The Correct Use of Hope




Magazine at Manchester Academy One, February 17, 2009

Proust never was one for the rock and roll -- it simply hadn't been invented -- but the most immaculate of consumptives would have sympathized with the strange relationship between performers and their public. The remembrance of former glories related to youth's often unrealistic expectations, and the ever-present grief over things that wither and die, would have rested heavily on his heart. The audience members for tonight's spectacle are returning after a quarter of a century; largely male and middle-aged, their waistlines have widened and their hairlines receded. There are women, too, with history on their faces, who still have a misguided faith in bleach.

A sense of renegade nostalgia haunts the air as the dry ice floats eerily from the stage. Proceedings begin with Ipso Facto, four girls who look like they've fallen off the set of some ancient Robert Palmer video, and are now in search of a Louise Brooks look-alike contest. They perform pithy pop songs in the mode of the Passions and the Raincoats, providing the audience with some chic eye candy and worthy tunes to listen out for in the future.

The space they vacate is quickly claimed by Linder, friend of Morrissey, designer of Buzzcocks sleeves, and general Manchester muse, who wanders 'round the stage like Katherine Hepburn at an English garden party while treating the audience to an array of vocal acrobatics, part Lydia Lunch, part Garage Enya.

As the backdrop for the main attraction is revealed, the real reason for this night of strained anticipation grows ever closer. Linder executed the haunting faces for her then-lover's first album. They now look out on the audience like disapproving Japanese whores.

The band was Magazine. The frankly unclassifiable combo, part art-house, part new-wave, but never punk, left a lingering sense of absence in the minds of those who cherished their jagged, frankly European sounding confections. The lover was Howard Devoto, who now informs the audience from the wings that he is "Doing this because there's this girl I want to impress." When he takes to the stage, he cuts a strangely fascinating, shaven-headed figure in a pink jacket, knee length black trousers, and matching cloth slippers. A hybrid of cabaret host, malevolent bingo caller, and kinky vicar, he immediately launches into the uplifting "The Light Pours Out of Me." The curative rejuvenation of song sparks the audience into a spasm of activity. They are young once again, punching the air and singing their hearts out.

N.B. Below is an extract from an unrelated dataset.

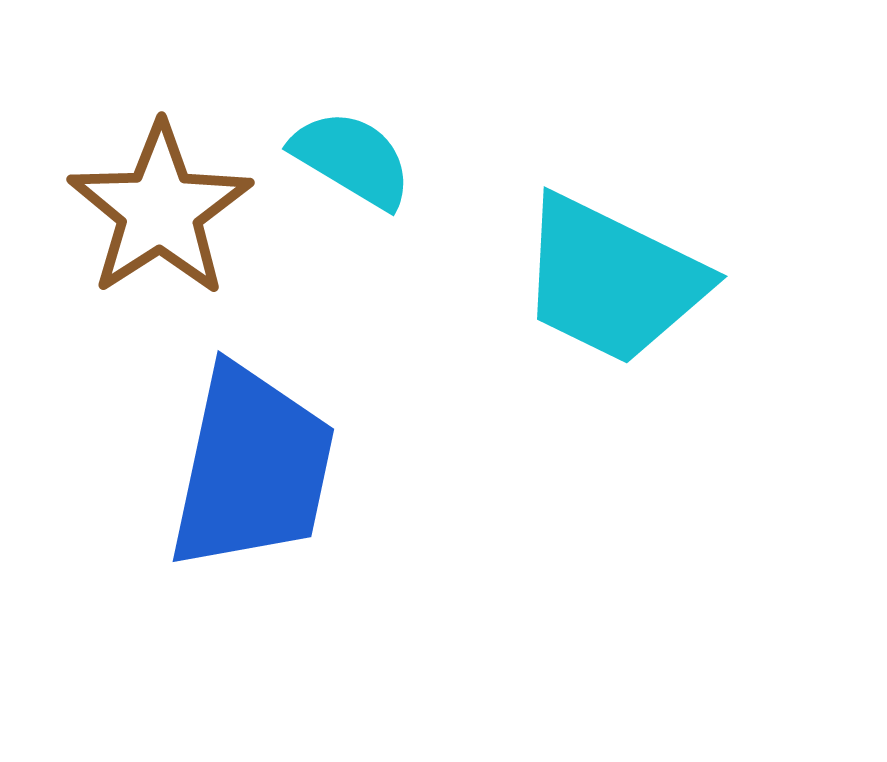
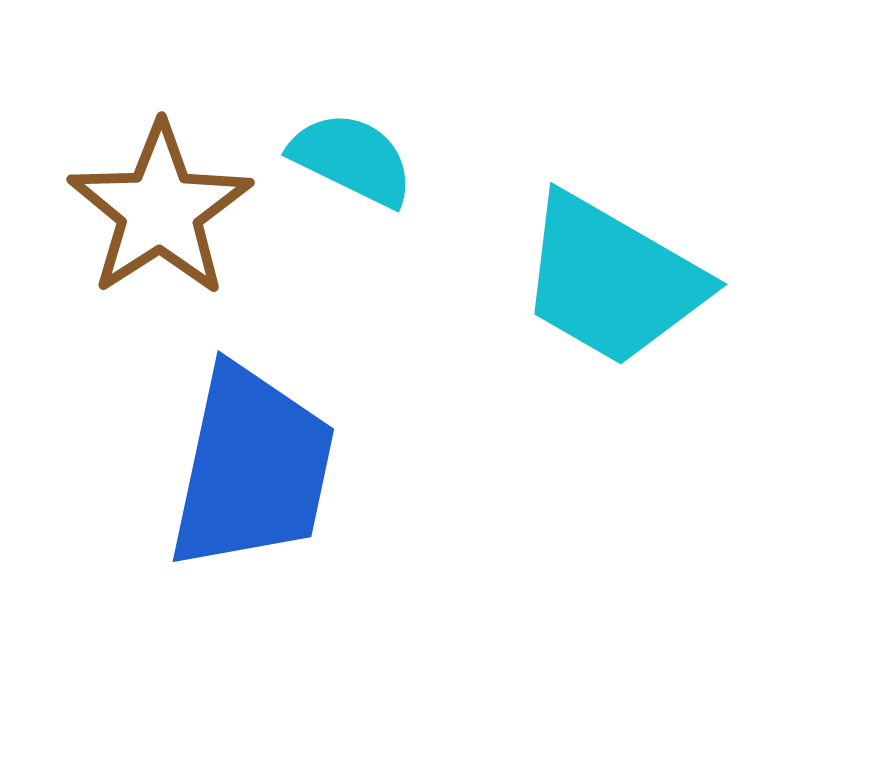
cyan semicircle: rotated 5 degrees counterclockwise
cyan trapezoid: rotated 4 degrees clockwise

A quarter of a century has vanished, but the amazing thing is the power of the band. Devoto prowls the stage like a catalyst whose arms pull the music from his collaborators. They rip the arse of anything that postures as contemporary contenders. Magazine never sold in number-crunching quantities, but their influence can be heard in bands as diverse as Joy Division, Radiohead, and Blur. Devoto has done little in two decades. His next band, the appropriately named Luxuria, never gained the recognition its opulent efforts deserved. He was initially reluctant to chance this trip down the lane of memory, but thanks to the efforts of keyboard player Dave Formula, he relented. Barry Adamson shoots brilliant bass lines through Formula's epic soundscapes. Top-hatted, in shades, he cuts the debonair swagger one would expect from a former Bad Seed, resplendent in a flame-colored shirt and a black waistcoat with a dangling watch chain.. Memorable songs cascade into the auditorium. Devoto still does his Mancunian Marlene Dietrich routine with tremendous aplomb, exuding a sense of menace and seriousness that removes any sense of camp from the proceedings.

Songs such as "I Want to Burn Again" and "Permafrost" are magnificent, As he prowls and swoops across the stage, he remains a unique and enigmatic presence who even has the audacity to halt the proceedings in order to deliver from a pulpit "The Book," a hauntingly dark story about the Gates of Hell, but the momentum is not lost. There is a madly energetic response from the audience to "Shot By Both Sides," a song that has lost none of its dynamic clout, as the front of the crowd becomes a pogoing wave of middle-aged enthusiasm There is an understandable nostalgia in this, Magazine's second Manchester show in three days, but it really shouldn't end after the encores.

The band is brilliantly sharp, and talent and cohesion of this kind should not be left to waste. Their version of Sly Stone's "Thank You for Lettin' Me Be Myself Again" has a tremendous poignancy. Devoto is unique, has been elusive for too long, and has been missed. Although this exercise cast years of relative inactivity into the past, it would be criminal if he didn't harness the spark he has so obviously struck from this series of events. In another twenty-five years there'll be little left. The love the audience wills and projects will not be here, because they will have become the stuff of memory.

There will always be songs from under the floorboards, but they won't be like Devoto's. There's room for more, and more is required, especially when there's a girl to impress. This is the correct use of hope.